Na disautonomia primaria, não existe tratamento dirigido à causa, mas sim aos sintomas, que inclui: 1) medidas comportamentais: meias de contenção elástica; quando em ortostatismo, a alternância do apoio nos membros inferiores e a contracção das massas gemelares ou glúteas aquando da sensação de lipotímia como prevenção da síncope. 2) reforço da ingestão hídrica e consumo livre de sal. 3) terapêutica farmacológica: fludrocortisona, mineralocorticoide que incrementa a volémia, de modo a ameliorar a hipotensão; midodrina, um simpaticomimético que aumenta a resistência vascular periférica; o beta-bloqueante pode ter um papel nos doentes com síndrome de taquicardia postural ortostática sintomática.5-7
O diagnóstico poderá futuramente ser fundamentado com a descoberta da etiologia genética mediante a realização de sequenciação do exoma por sequenciação de nova geração, seguida de análise em painel de genes associados a patologia do tecido conjuntivo.
Figura I

Genograma. O caso index trata-se do indivíduo II.5.
Figura II

Avaliação contínua da frequência cardíaca e pressão arterial em decúbito e em ortostatismo passivo, demonstrando critérios de síndrome de taquicárdia postural ortostática e hipotensão ortostática.
BIBLIOGRAFIA
1. Wallman, D., J. Weinberg, and A.D. Hohler, Ehlers-Danlos Syndrome and Postural Tachycardia Syndrome: a relationship study.

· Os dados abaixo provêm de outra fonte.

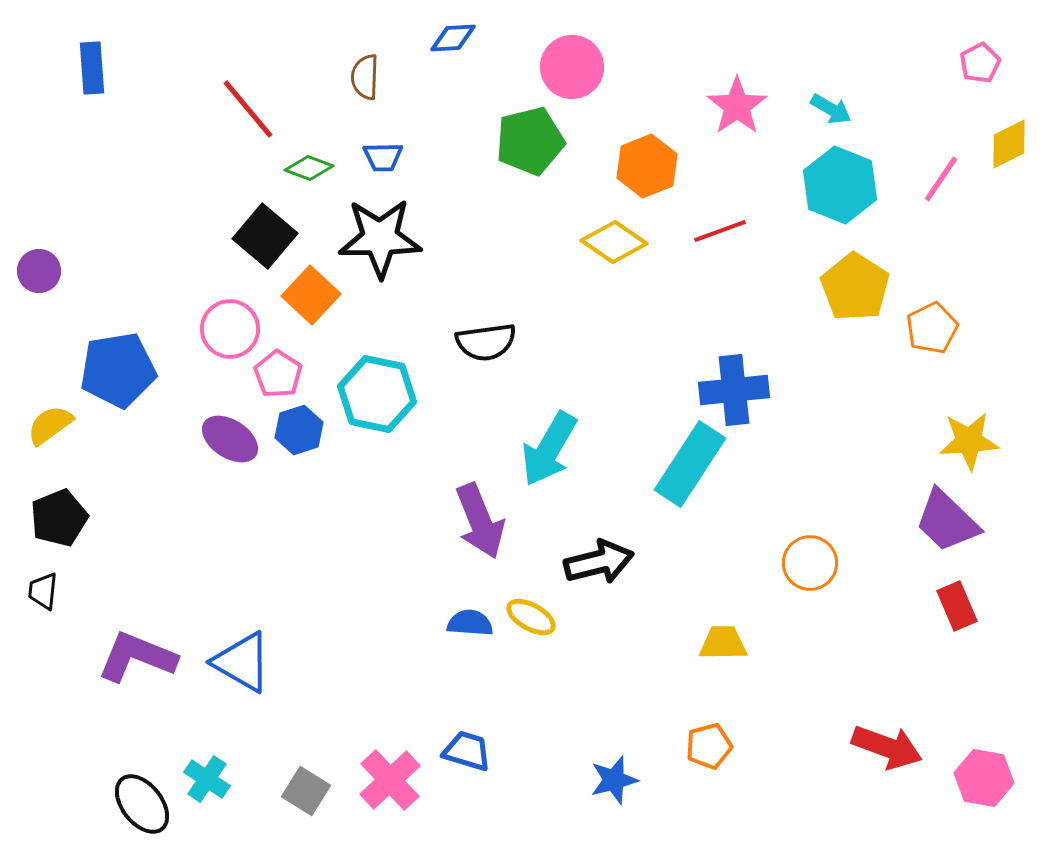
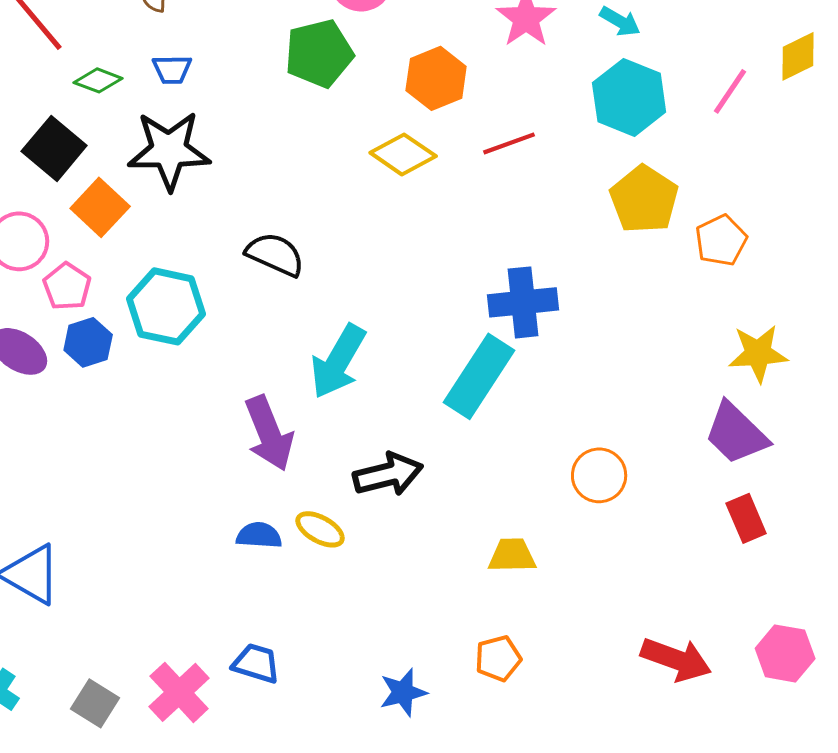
black semicircle: (486, 342) -> (275, 254), turned -148
pink hexagon: (984, 778) -> (785, 653), moved

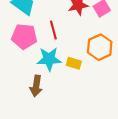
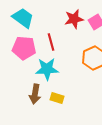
yellow rectangle: (74, 63) -> (57, 98), moved

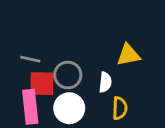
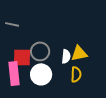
yellow triangle: (128, 55) -> (79, 53), moved
gray line: (30, 59) -> (12, 24), moved

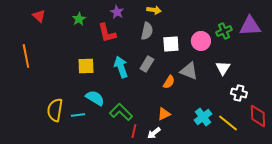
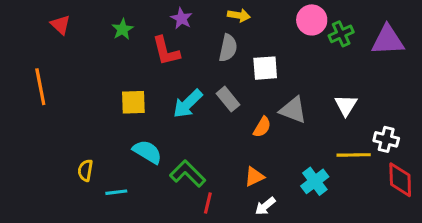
green cross: (224, 31) -> (341, 34), moved
pink circle: (201, 41) -> (312, 20), moved
gray rectangle: (147, 64) -> (228, 99), turned -70
cyan arrow: (121, 67) -> (188, 104), turned -115
white cross: (239, 93) -> (386, 139), moved
yellow semicircle: (55, 110) -> (85, 170), size x0.6
cyan line: (78, 115) -> (116, 192), moved
yellow line: (228, 123) -> (354, 155), moved, turned -40
white arrow: (154, 133) -> (265, 206), moved

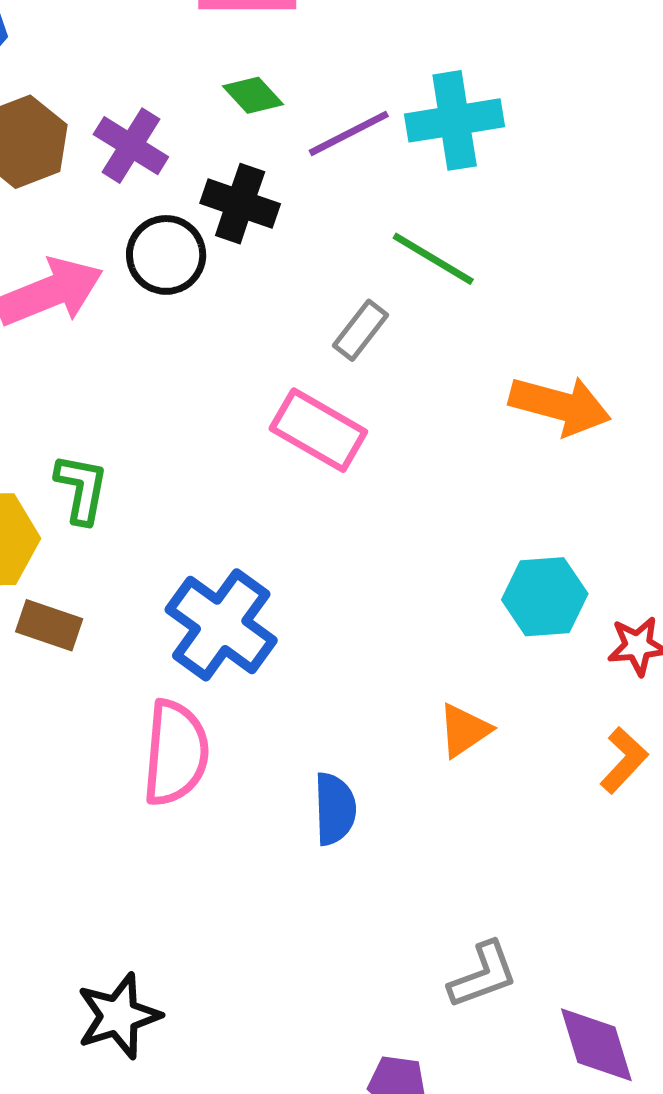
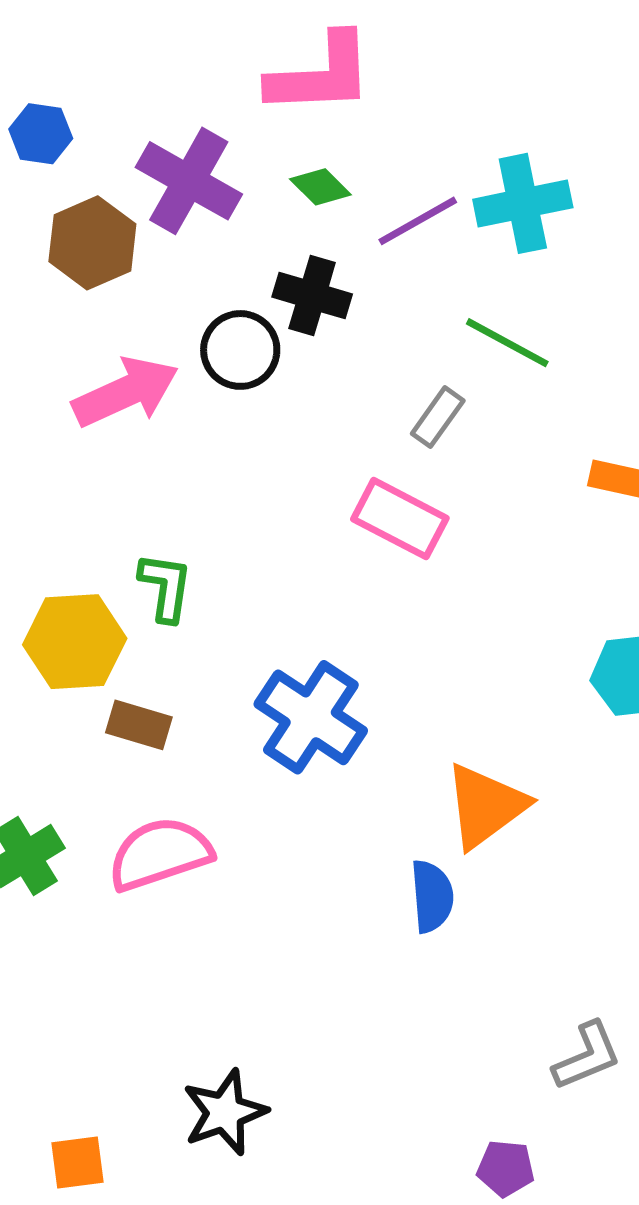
purple cross: (131, 146) -> (189, 181), moved, size x1.4
orange triangle: (464, 730) -> (486, 806), moved, size x1.6
pink semicircle: (176, 753) -> (160, 854), moved, turned -111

J Neurol Sci, 2014. 340(1-2): p. 99-102.
2. De Wandele, I., et al., Dysautonomia and its underlying mechanisms in the hypermobility type of Ehlers-Danlos syndrome. Semin Arthritis Rheum, 2014. 44(1): p. 93-100.
3. Castori, M., S. Morlino, and P. Grammatico, Towards a re-thinking of the clinical significance of generalized joint hypermobility, joint hypermobiity syndrome, and Ehlers-Danlos syndrome, hypermobility type. Am J Med Genet A, 2014. 164A(3): p. 588-90.
4. Castori, M., et al., Re-writing the natural history of pain and related symptoms in the joint hypermobility syndrome/Ehlers-Danlos syndrome, hypermobility type. Am J Med Genet A, 2013. 161A(12): p. 2989-3004.
5. Low, P.A. and V.A. Tomalia, Orthostatic Hypotension: Mechanisms, Causes, Management. J Clin Neurol, 2015. 11(3): p. 220-6.
6. Ricci, F., R. De Caterina, and A. Fedorowski, Orthostatic Hypotension: Epidemiology, Prognosis, and Treatment. J Am Coll Cardiol, 2015. 66(7): p. 848-60.
7. Sidhu, B., et al., Postural orthostatic tachycardia syndrome (POTS). BMJ Case Rep, 2013. 2013.